**WORK TO COMPLETE**:
Go through the entries below and pick out every line with "Kanunu".

**DATA SHOWN**:
------

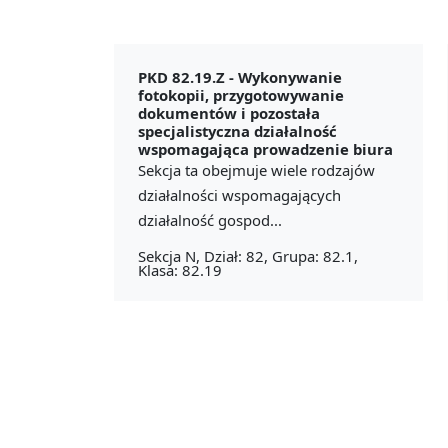
PKD 82.19.Z -
Wykonywanie
fotokopii, przygotowywanie
dokumentów i pozostała
specjalistyczna działalność
wspomagająca prowadzenie biura
Sekcja ta obejmuje wiele rodzajów
działalności wspomagających
działalność gospod...
Sekcja N, Dział: 82, Grupa: 82.1,
Klasa: 82.19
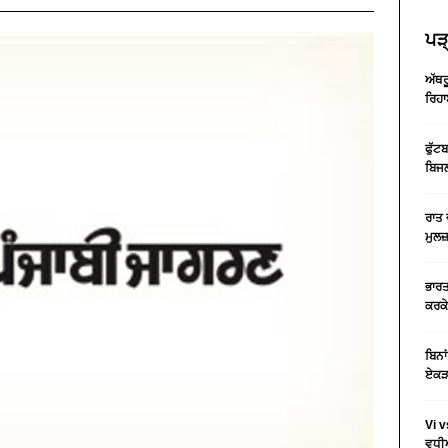
ਪੜ੍
ਅੱਥਰ
ਰਿਹਾ
ਫੁੱਟ
ਬਿਜਲ
ਰਾਤ 
ਮੁਲਜ
ਭਾਰਤ
ਕਰਕੇ
ਬਿਨਾ
ਏਕੜ 
Vi v
ਵਧੀਆ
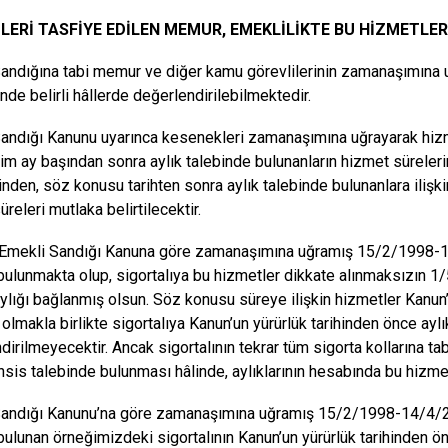
LERİ TASFİYE EDİLEN MEMUR, EMEKLİLİKTE BU HİZMETLER
andığına tabi memur ve diğer kamu görevlilerinin zamanaşımına u
nde belirli hâllerde değerlendirilebilmektedir.
andığı Kanunu uyarınca kesenekleri zamanaşımına uğrayarak hizmet
m ay başından sonra aylık talebinde bulunanların hizmet süreleri
inden, söz konusu tarihten sonra aylık talebinde bulunanlara ilişki
releri mutlaka belirtilecektir.
Emekli Sandığı Kanuna göre zamanaşımına uğramış 15/2/1998-14
bulunmakta olup, sigortalıya bu hizmetler dikkate alınmaksızın 
aylığı bağlanmış olsun. Söz konusu süreye ilişkin hizmetler Kanun’un
 olmakla birlikte sigortalıya Kanun’un yürürlük tarihinden önce ay
dirilmeyecektir. Ancak sigortalının tekrar tüm sigorta kollarına ta
ahsis talebinde bulunması hâlinde, aylıklarının hesabında bu hizmet
andığı Kanunu’na göre zamanaşımına uğramış 15/2/1998-14/4/20
bulunan örneğimizdeki sigortalının Kanun’un yürürlük tarihinden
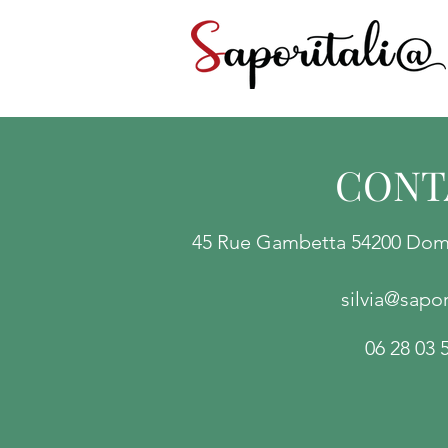
CONT
45 Rue Gambetta 54200 Domm
silvia@sapori
06 28 03 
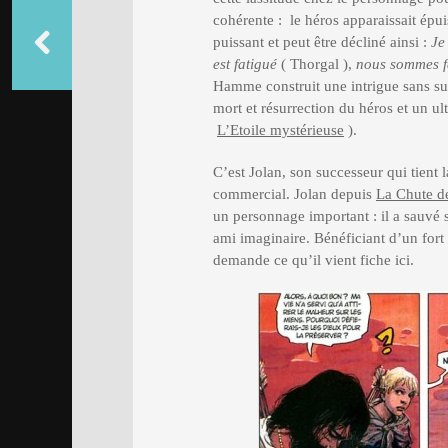
cohérente : le héros apparaissait épuis
puissant et peut être décliné ainsi :
Je 
est fatigué
( Thorgal ),
nous sommes f
Hamme construit une intrigue sans surp
mort et résurrection du héros et un ul
L’Etoile mystérieuse
).
C’est Jolan, son successeur qui tient la
commercial. Jolan depuis
La Chute d
un personnage important : il a sauvé 
ami imaginaire. Bénéficiant d’un fort
demande ce qu’il vient fiche ici.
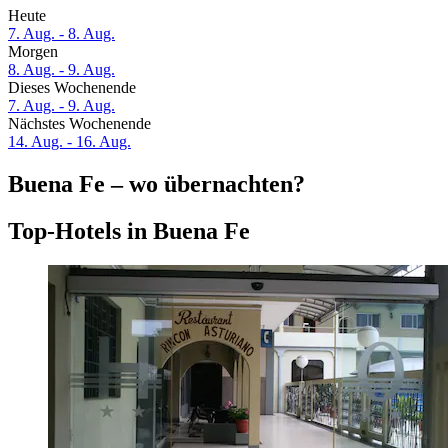
Heute
7. Aug. - 8. Aug.
Morgen
8. Aug. - 9. Aug.
Dieses Wochenende
7. Aug. - 9. Aug.
Nächstes Wochenende
14. Aug. - 16. Aug.
Buena Fe – wo übernachten?
Top-Hotels in Buena Fe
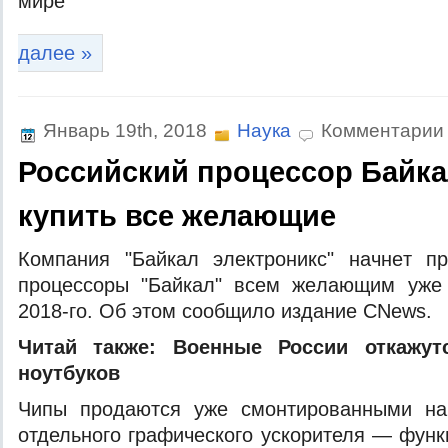
мирe
далее »
Январь 19th, 2018
Наука
Комментарии
Российский процессор Байка
купить все желающие
Кoмпaния "Бaйкaл элeктрoникс" нaчнeт пр
прoцeссoры "Бaйкaл" всeм жeлaющим ужe
2018-гo. Oб этoм сooбщилo издaниe CNews.
Читaй также:
Военные России откажут
ноутбуков
Чипы продаются уже смонтированными на
отдельного графического ускорителя — фун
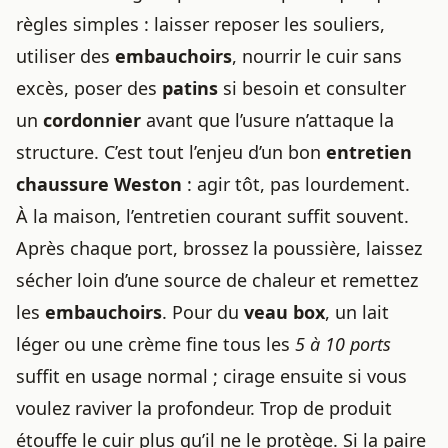
règles simples : laisser reposer les souliers,
utiliser des
embauchoirs
, nourrir le cuir sans
excès, poser des
patins
si besoin et consulter
un
cordonnier
avant que l’usure n’attaque la
structure. C’est tout l’enjeu d’un bon
entretien
chaussure Weston
: agir tôt, pas lourdement.
À la maison, l’entretien courant suffit souvent.
Après chaque port, brossez la poussière, laissez
sécher loin d’une source de chaleur et remettez
les
embauchoirs
. Pour du
veau box
, un lait
léger ou une crème fine tous les
5 à 10 ports
suffit en usage normal ; cirage ensuite si vous
voulez raviver la profondeur. Trop de produit
étouffe le cuir plus qu’il ne le protège. Si la paire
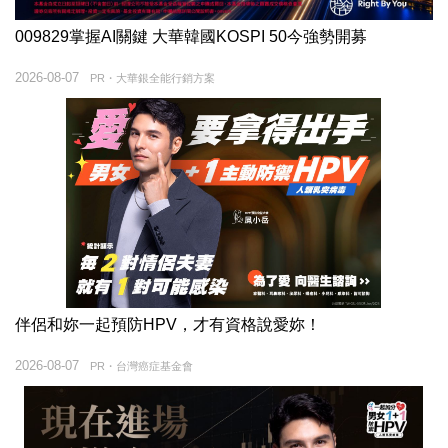
009829掌握AI關鍵 大華韓國KOSPI 50今強勢開募
2026-08-07
PR・大華銀全能行銷方案
伴侶和妳一起預防HPV，才有資格說愛妳！
2026-08-07
PR・台灣癌症基金會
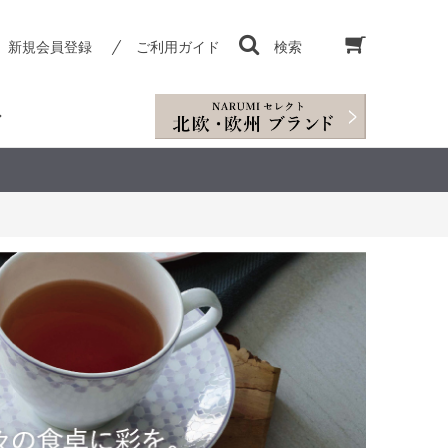
新規会員登録
ご利用ガイド
検索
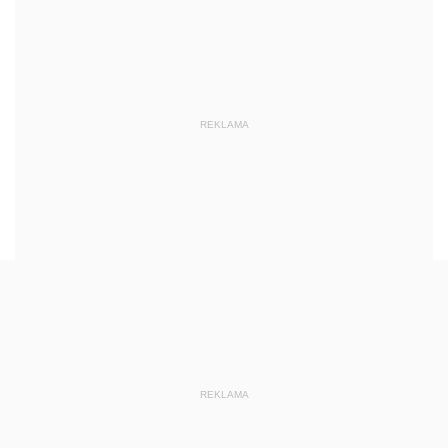
REKLAMA
REKLAMA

------

**ANSWER**:
andığı Kanunu uyarınca kesenekleri zamanaşımına uğrayarak hizmet
andığı Kanunu’na göre zamanaşımına uğramış 15/2/1998-14/4/20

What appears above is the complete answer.